Number of associative binary operation on that set is only 8.
Number of binary operation on a set of 3 elements is 3^(3*3)=19683.
Number of associative binary operation on that set is only 113.
How to know how many associative binary operations there are on a set of n elements?
Also in order to get all this 113 operations and write into file, it is necessary to write a program.
if I will try to get all 19683 operations and then check it`s associative property "a*(bc)==(ab)*c" for all 19683 operations, this will work but this should take a long time for n=4 elements!
How to write an efficient algorithm to solve this task?
Please help me!
More than devising your own algorithm, this is a task for a mathematical model finder. For this task, I'd particularly recommend mace4
, which part of the LADR library. It is specifically tuned to algebraic problems like this. The input (let's name it semigroups.in
) would look like:
formulas(sos).
(x * y) * z = x * (y * z).
end_of_list.
And then running it by mace4 -n 4 -N 4 -m 10000 <semigroup.in
(find all 4-element models and print up to 10000 of them) produces a long output like
...
============================== MODEL =================================
interpretation( 4, [number=2331, seconds=0], [
function(*(_,_), [
1, 2, 3, 3,
2, 3, 3, 3,
3, 3, 3, 3,
3, 3, 3, 3 ])
]).
============================== end of model ==========================
============================== STATISTICS ============================
For domain size 4.
Current CPU time: 0.00 seconds (total CPU time: 0.11 seconds).

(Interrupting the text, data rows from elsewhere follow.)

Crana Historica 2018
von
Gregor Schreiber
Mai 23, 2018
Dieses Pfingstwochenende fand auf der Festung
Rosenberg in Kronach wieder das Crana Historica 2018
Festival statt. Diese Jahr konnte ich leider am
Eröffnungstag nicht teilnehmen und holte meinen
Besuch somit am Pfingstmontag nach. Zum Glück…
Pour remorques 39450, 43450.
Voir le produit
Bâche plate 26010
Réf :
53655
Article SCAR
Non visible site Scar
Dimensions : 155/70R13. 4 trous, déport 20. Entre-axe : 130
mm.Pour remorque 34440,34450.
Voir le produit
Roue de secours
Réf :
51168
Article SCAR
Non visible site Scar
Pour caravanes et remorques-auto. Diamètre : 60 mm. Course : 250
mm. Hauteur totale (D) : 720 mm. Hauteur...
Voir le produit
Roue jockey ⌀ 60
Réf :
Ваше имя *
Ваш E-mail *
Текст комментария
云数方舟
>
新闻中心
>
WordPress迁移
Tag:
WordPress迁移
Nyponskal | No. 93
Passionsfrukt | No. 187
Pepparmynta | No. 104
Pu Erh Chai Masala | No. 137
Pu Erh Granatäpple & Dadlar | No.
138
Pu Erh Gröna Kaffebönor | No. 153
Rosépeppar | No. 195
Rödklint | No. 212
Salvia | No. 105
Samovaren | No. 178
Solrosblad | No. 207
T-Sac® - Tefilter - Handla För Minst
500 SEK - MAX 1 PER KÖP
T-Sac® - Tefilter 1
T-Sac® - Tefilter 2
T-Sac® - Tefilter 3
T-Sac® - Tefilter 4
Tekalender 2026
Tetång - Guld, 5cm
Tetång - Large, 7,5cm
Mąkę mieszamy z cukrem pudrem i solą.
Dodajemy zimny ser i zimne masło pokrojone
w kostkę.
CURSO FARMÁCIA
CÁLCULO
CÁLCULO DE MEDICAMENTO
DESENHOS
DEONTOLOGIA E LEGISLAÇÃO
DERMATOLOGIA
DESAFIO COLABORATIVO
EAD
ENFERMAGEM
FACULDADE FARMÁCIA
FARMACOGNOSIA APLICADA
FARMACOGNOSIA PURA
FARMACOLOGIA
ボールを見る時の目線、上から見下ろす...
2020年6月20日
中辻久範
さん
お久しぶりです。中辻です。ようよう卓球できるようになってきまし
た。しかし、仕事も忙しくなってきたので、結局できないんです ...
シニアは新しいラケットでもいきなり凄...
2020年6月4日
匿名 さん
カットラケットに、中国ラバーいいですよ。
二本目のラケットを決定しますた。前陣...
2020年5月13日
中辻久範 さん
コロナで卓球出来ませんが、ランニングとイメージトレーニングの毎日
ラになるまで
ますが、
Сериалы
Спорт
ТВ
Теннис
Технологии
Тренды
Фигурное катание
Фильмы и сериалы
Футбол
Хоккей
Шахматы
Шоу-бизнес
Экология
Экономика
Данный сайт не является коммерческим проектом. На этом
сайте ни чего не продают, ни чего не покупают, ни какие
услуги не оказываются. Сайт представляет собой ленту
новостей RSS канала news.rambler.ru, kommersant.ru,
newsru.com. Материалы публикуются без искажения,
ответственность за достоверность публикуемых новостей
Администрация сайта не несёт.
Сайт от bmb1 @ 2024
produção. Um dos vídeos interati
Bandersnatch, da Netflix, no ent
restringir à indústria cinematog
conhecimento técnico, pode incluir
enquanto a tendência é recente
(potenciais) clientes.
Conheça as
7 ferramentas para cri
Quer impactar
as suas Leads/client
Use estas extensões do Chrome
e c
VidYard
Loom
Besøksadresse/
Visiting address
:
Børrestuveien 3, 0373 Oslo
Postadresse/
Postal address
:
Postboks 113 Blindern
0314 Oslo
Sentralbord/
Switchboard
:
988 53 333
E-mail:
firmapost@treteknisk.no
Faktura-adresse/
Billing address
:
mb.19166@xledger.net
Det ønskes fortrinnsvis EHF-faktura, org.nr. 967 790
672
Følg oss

Ground clauses: seen=64, kept=64.
Selections=2132, assignments=8520, propagations=6194, current_models=2331.
Rewrite_terms=210696, rewrite_bools=65151, indexes=11452.
Rules_from_neg_clauses=586, cross_offs=3767.
============================== end of statistics =====================
User_CPU=0.11, System_CPU=0.26, Wall_clock=0.
Exiting with 2331 models.
As you can see, it is very fast.
The library contains many other tools, such as isofilter
that allows you to filter isomorphic variants of an algebra etc.